Social Functioning. Classes 2 and 3 had significant impairment on the SFS compared to class 1.

Role Functioning. Class 3 had significant impairment in QLS total score compared to classes 1 and 2. Class 2 evidenced significant impairment in QLS total score compared to class 1.

Social Cognition. Classes had significant overall models measuring group differences on the Eyes Task, FEIT, and AP. The overall model for FEDT approached significance (P = .053). Pairwise comparisons indicated that class 3 (negative-neurocognitive) had significant social cognitive deficits compared to classes 1 (mild) and 2 (paranoid-affective) across measures, indicating class 3 was impaired in ToM and EP.

As social cognitive performance tends to be associated with age and IQ,[46] comparisons among classes on social cognition were repeated as ANCOVAs with age as a covariate.
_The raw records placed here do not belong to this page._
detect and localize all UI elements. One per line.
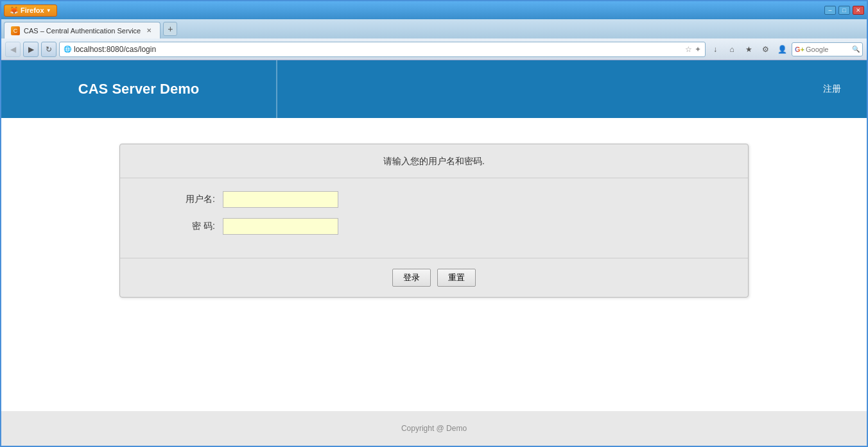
reload-button[interactable]: ↻ (41, 42, 56, 57)
address-lock-icon: 🌐 (64, 46, 71, 53)
username-input[interactable] (223, 191, 338, 208)
account-icon[interactable]: 👤 (775, 42, 789, 56)
tab-title: CAS – Central Authentication Service (24, 27, 141, 35)
username-row: 用户名: (146, 191, 722, 208)
forward-button[interactable]: ▶ (23, 42, 39, 57)
search-submit-icon[interactable]: 🔍 (852, 46, 860, 53)
main-content: 请输入您的用户名和密码. 用户名: 密 码: (1, 118, 867, 446)
copyright-text: Copyright @ Demo (401, 424, 467, 433)
cas-header-title-area: CAS Server Demo (1, 60, 277, 118)
nav-right-controls: ↓ ⌂ ★ ⚙ 👤 G+ 🔍 (708, 42, 863, 56)
username-label: 用户名: (146, 194, 223, 205)
tab-favicon: C (11, 26, 20, 35)
url-text: localhost:8080/cas/login (74, 45, 682, 54)
bookmark-list-icon[interactable]: ★ (742, 42, 756, 56)
download-icon[interactable]: ↓ (708, 42, 722, 56)
firefox-menu-button[interactable]: 🦊 Firefox ▼ (4, 4, 57, 17)
title-bar-left: 🦊 Firefox ▼ (4, 4, 57, 17)
password-input[interactable] (223, 218, 338, 235)
address-bar[interactable]: 🌐 localhost:8080/cas/login ☆ ✦ (59, 42, 706, 57)
register-link[interactable]: 注册 (823, 83, 841, 95)
cas-server-title: CAS Server Demo (78, 81, 199, 97)
cas-header: CAS Server Demo 注册 (1, 60, 867, 118)
search-box[interactable]: G+ 🔍 (792, 42, 863, 56)
minimize-button[interactable]: – (824, 6, 836, 15)
bookmark-icon[interactable]: ☆ (685, 45, 692, 54)
password-label: 密 码: (146, 221, 223, 232)
firefox-logo: 🦊 (10, 6, 19, 15)
password-row: 密 码: (146, 218, 722, 235)
cas-header-nav: 注册 (277, 60, 867, 118)
login-prompt: 请输入您的用户名和密码. (120, 144, 748, 178)
new-tab-button[interactable]: + (163, 22, 177, 36)
page-content: CAS Server Demo 注册 请输入您的用户名和密码. 用户名: (1, 60, 867, 446)
settings-icon[interactable]: ⚙ (758, 42, 772, 56)
login-box: 请输入您的用户名和密码. 用户名: 密 码: (119, 144, 749, 298)
firefox-label: Firefox (21, 6, 44, 14)
firefox-dropdown-arrow: ▼ (46, 8, 51, 13)
page-footer: Copyright @ Demo (1, 411, 867, 446)
reset-button[interactable]: 重置 (437, 269, 476, 287)
close-button[interactable]: ✕ (853, 6, 864, 15)
tab-close-button[interactable]: ✕ (144, 26, 153, 35)
form-area: 用户名: 密 码: (120, 178, 748, 258)
active-tab[interactable]: C CAS – Central Authentication Service ✕ (4, 22, 161, 38)
title-bar: 🦊 Firefox ▼ – □ ✕ (1, 1, 867, 19)
content-area: 请输入您的用户名和密码. 用户名: 密 码: (1, 118, 867, 411)
window-controls: – □ ✕ (824, 6, 864, 15)
back-button[interactable]: ◀ (5, 42, 21, 57)
rss-icon[interactable]: ✦ (695, 45, 701, 54)
button-area: 登录 重置 (120, 258, 748, 297)
search-input[interactable] (806, 46, 851, 53)
tab-bar: C CAS – Central Authentication Service ✕… (1, 19, 867, 38)
home-icon[interactable]: ⌂ (725, 42, 739, 56)
login-box-wrapper: 请输入您的用户名和密码. 用户名: 密 码: (1, 118, 867, 323)
navigation-bar: ◀ ▶ ↻ 🌐 localhost:8080/cas/login ☆ ✦ ↓ ⌂… (1, 38, 867, 60)
google-logo: G+ (795, 46, 804, 53)
maximize-button[interactable]: □ (838, 6, 850, 15)
login-button[interactable]: 登录 (392, 269, 431, 287)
Overall models and pairwise comparisons remained significant, indicating that classes evidenced significant differences in social cognitive performance when accounting for age-related variance.
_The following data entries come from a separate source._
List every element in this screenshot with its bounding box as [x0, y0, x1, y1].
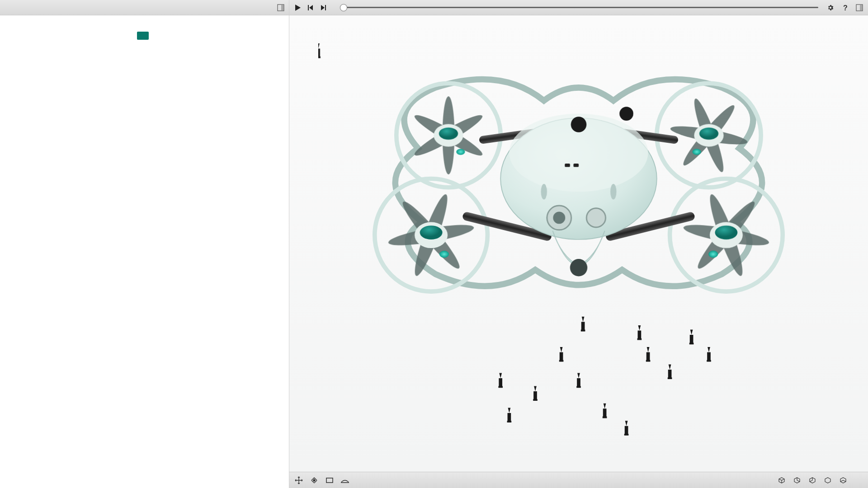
left-content-scroll[interactable]	[0, 15, 289, 488]
timeline-knob[interactable]	[340, 4, 347, 11]
svg-rect-1	[281, 5, 283, 10]
ground-plane-icon[interactable]	[340, 475, 350, 485]
right-panel: ?	[289, 0, 868, 488]
iso-view-6-icon[interactable]: [!IMPORTANT] > **That last category is t…	[854, 475, 863, 485]
left-header	[0, 0, 289, 15]
svg-rect-55	[326, 478, 333, 483]
svg-point-34	[699, 127, 718, 140]
move-tool-icon[interactable]	[294, 475, 304, 485]
next-step-button[interactable]	[318, 3, 328, 13]
svg-point-31	[439, 127, 458, 140]
iso-view-1-icon[interactable]	[777, 475, 787, 485]
svg-marker-5	[321, 5, 325, 10]
iso-view-3-icon[interactable]	[807, 475, 817, 485]
svg-rect-50	[565, 163, 570, 167]
left-panel	[0, 0, 289, 488]
player-bar: ?	[289, 0, 868, 15]
svg-point-54	[313, 479, 315, 481]
svg-text:?: ?	[843, 4, 848, 11]
svg-rect-9	[860, 5, 862, 10]
svg-marker-2	[295, 5, 301, 11]
fit-view-icon[interactable]	[325, 475, 335, 485]
svg-point-52	[541, 184, 547, 200]
viewer-toolbar: [!IMPORTANT] > **That last category is t…	[289, 472, 868, 488]
prev-step-button[interactable]	[306, 3, 316, 13]
procedure-header	[6, 32, 285, 40]
svg-point-44	[571, 117, 587, 132]
app-root: ?	[0, 0, 868, 488]
iso-view-5-icon[interactable]	[838, 475, 848, 485]
iso-view-4-icon[interactable]	[823, 475, 833, 485]
viewer-panel-options-icon[interactable]	[854, 3, 864, 13]
svg-point-37	[420, 225, 443, 239]
svg-rect-3	[308, 5, 309, 10]
settings-icon[interactable]	[826, 3, 835, 13]
svg-marker-4	[309, 5, 313, 10]
svg-rect-51	[573, 163, 579, 167]
svg-point-32	[456, 149, 465, 155]
svg-point-45	[619, 107, 633, 121]
svg-point-47	[553, 211, 565, 224]
svg-point-35	[693, 149, 701, 155]
svg-point-53	[610, 184, 616, 200]
timeline-wrap	[339, 7, 823, 8]
play-button[interactable]	[293, 3, 303, 13]
svg-point-48	[586, 208, 605, 227]
svg-point-38	[439, 250, 449, 257]
svg-point-49	[570, 259, 587, 276]
iso-view-2-icon[interactable]	[792, 475, 802, 485]
svg-point-40	[715, 225, 737, 239]
bolts-group	[318, 43, 321, 58]
panel-options-icon[interactable]	[276, 3, 285, 12]
rotate-tool-icon[interactable]	[309, 475, 319, 485]
svg-point-41	[708, 250, 718, 257]
3d-viewer[interactable]	[289, 15, 868, 472]
help-icon[interactable]: ?	[840, 3, 850, 13]
timeline-track[interactable]	[344, 7, 818, 8]
drone-model	[318, 38, 839, 449]
svg-rect-6	[325, 5, 326, 10]
procedure-3d-badge[interactable]	[137, 32, 149, 40]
Age-scaled IQ was added as a covariate and overall models for Eyes Task and AP Task remained significant (P < .05); however, FEDT was no longer significant. Pairwise comparisons for AP remained significant (P < .05). Eyes Task contrast between classes 2 and 3 was no longer significant. Thus, significant group differences in facial EP performance and ToM may be partially accounted for by neurocognitive ability, but not for AP.

Intelligence. Classes were compared across age-scaled IQ. Classes were significantly different, with impairment in class 3 (negative-neurocognitive) compared to classes 1 (mild) and 2 (paranoid-affective).